[Information given]

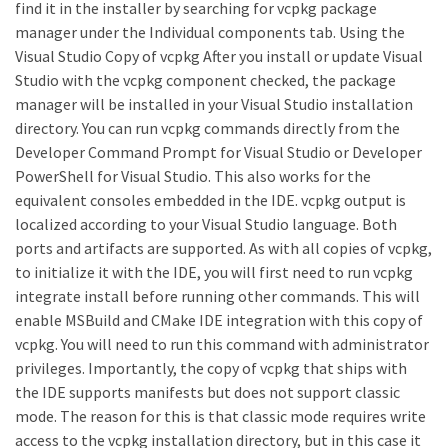
find it in the installer by searching for vcpkg package
manager under the Individual components tab. Using the
Visual Studio Copy of vcpkg After you install or update Visual
Studio with the vcpkg component checked, the package
manager will be installed in your Visual Studio installation
directory. You can run vcpkg commands directly from the
Developer Command Prompt for Visual Studio or Developer
PowerShell for Visual Studio. This also works for the
equivalent consoles embedded in the IDE. vcpkg output is
localized according to your Visual Studio language. Both
ports and artifacts are supported. As with all copies of vcpkg,
to initialize it with the IDE, you will first need to run vcpkg
integrate install before running other commands. This will
enable MSBuild and CMake IDE integration with this copy of
vcpkg. You will need to run this command with administrator
privileges. Importantly, the copy of vcpkg that ships with
the IDE supports manifests but does not support classic
mode. The reason for this is that classic mode requires write
access to the vcpkg installation directory, but in this case it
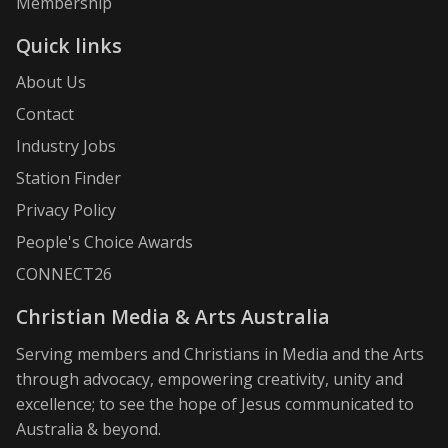
Membership
Quick links
About Us
Contact
Industry Jobs
Station Finder
Privacy Policy
People's Choice Awards
CONNECT26
Christian Media & Arts Australia
Serving members and Christians in Media and the Arts
through advocacy, empowering creativity, unity and
excellence; to see the hope of Jesus communicated to
Australia & beyond.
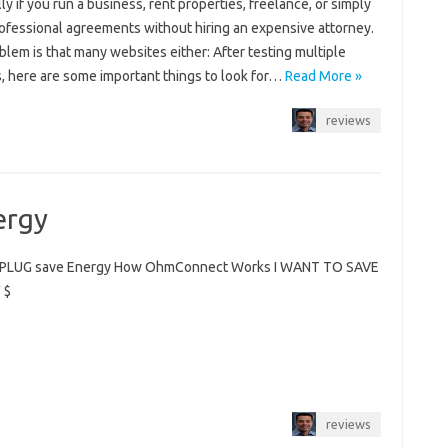
ly if you run a business, rent properties, freelance, or simply
ofessional agreements without hiring an expensive attorney.
lem is that many websites either: After testing multiple
s, here are some important things to look for…
Read More »
reviews
ergy
PLUG save Energy How OhmConnect Works I WANT TO SAVE
 $
reviews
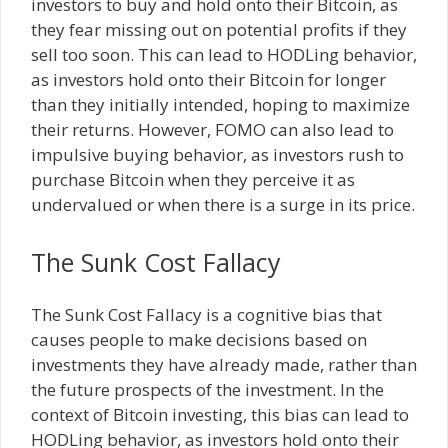
investors to buy and hold onto their Bitcoin, as
they fear missing out on potential profits if they
sell too soon. This can lead to HODLing behavior,
as investors hold onto their Bitcoin for longer
than they initially intended, hoping to maximize
their returns. However, FOMO can also lead to
impulsive buying behavior, as investors rush to
purchase Bitcoin when they perceive it as
undervalued or when there is a surge in its price.
The Sunk Cost Fallacy
The Sunk Cost Fallacy is a cognitive bias that
causes people to make decisions based on
investments they have already made, rather than
the future prospects of the investment. In the
context of Bitcoin investing, this bias can lead to
HODLing behavior, as investors hold onto their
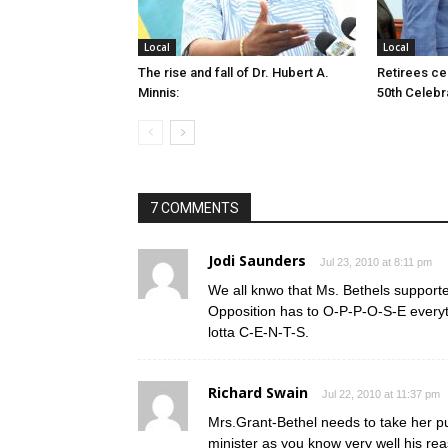
Local
Local
The rise and fall of Dr. Hubert A.
Retirees cel
Minnis:
50th Celebr
7 COMMENTS
Jodi Saunders
Jul 23, 2010 at 8:11 pm
We all knwo that Ms. Bethels support
Opposition has to O-P-P-O-S-E ever
lotta C-E-N-T-S.
Richard Swain
Jul 22, 2010 at 11:37 pm
Mrs.Grant-Bethel needs to take her pu
minister as you know very well his rea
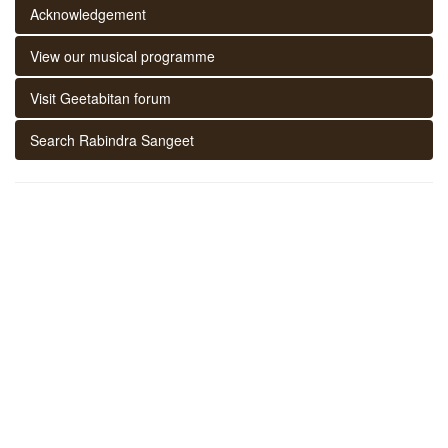
Acknowledgement
View our musical programme
Visit Geetabitan forum
Search Rabindra Sangeet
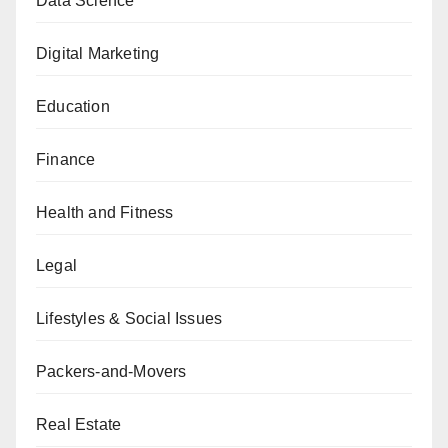
Data Science
Digital Marketing
Education
Finance
Health and Fitness
Legal
Lifestyles & Social Issues
Packers-and-Movers
Real Estate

[Problem requirements]
Leaving the images out, return every record exactly.

[Response area]
find it in the installer by searching for vcpkg package
manager under the Individual components tab. Using the
Visual Studio Copy of vcpkg After you install or update Visual
Studio with the vcpkg component checked, the package
manager will be installed in your Visual Studio installation
directory. You can run vcpkg commands directly from the
Developer Command Prompt for Visual Studio or Developer
PowerShell for Visual Studio. This also works for the
equivalent consoles embedded in the IDE. vcpkg output is
localized according to your Visual Studio language. Both
ports and artifacts are supported. As with all copies of vcpkg,
to initialize it with the IDE, you will first need to run vcpkg
integrate install before running other commands. This will
enable MSBuild and CMake IDE integration with this copy of
vcpkg. You will need to run this command with administrator
privileges. Importantly, the copy of vcpkg that ships with
the IDE supports manifests but does not support classic
mode. The reason for this is that classic mode requires write
access to the vcpkg installation directory, but in this case it
Membership
Quick links
About Us
Contact
Industry Jobs
Station Finder
Privacy Policy
People's Choice Awards
CONNECT26
Christian Media & Arts Australia
Serving members and Christians in Media and the Arts
through advocacy, empowering creativity, unity and
excellence; to see the hope of Jesus communicated to
Australia & beyond.
ly if you run a business, rent properties, freelance, or simply
ofessional agreements without hiring an expensive attorney.
lem is that many websites either: After testing multiple
s, here are some important things to look for…
Read More »
reviews
ergy
PLUG save Energy How OhmConnect Works I WANT TO SAVE
 $
reviews
investors to buy and hold onto their Bitcoin, as
they fear missing out on potential profits if they
sell too soon. This can lead to HODLing behavior,
as investors hold onto their Bitcoin for longer
than they initially intended, hoping to maximize
their returns. However, FOMO can also lead to
impulsive buying behavior, as investors rush to
purchase Bitcoin when they perceive it as
undervalued or when there is a surge in its price.
The Sunk Cost Fallacy
The Sunk Cost Fallacy is a cognitive bias that
causes people to make decisions based on
investments they have already made, rather than
the future prospects of the investment. In the
context of Bitcoin investing, this bias can lead to
HODLing behavior, as investors hold onto their
Local
Local
The rise and fall of Dr. Hubert A.
Retirees cel
Minnis:
50th Celebr
7 COMMENTS
Jodi Saunders
Jul 23, 2010 at 8:11 pm
We all knwo that Ms. Bethels support
Opposition has to O-P-P-O-S-E ever
lotta C-E-N-T-S.
Richard Swain
Jul 22, 2010 at 11:37 pm
Mrs.Grant-Bethel needs to take her pu
minister as you know very well his rea
Acknowledgement
View our musical programme
Visit Geetabitan forum
Search Rabindra Sangeet
Data Science
Digital Marketing
Education
Finance
Health and Fitness
Legal
Lifestyles & Social Issues
Packers-and-Movers
Real Estate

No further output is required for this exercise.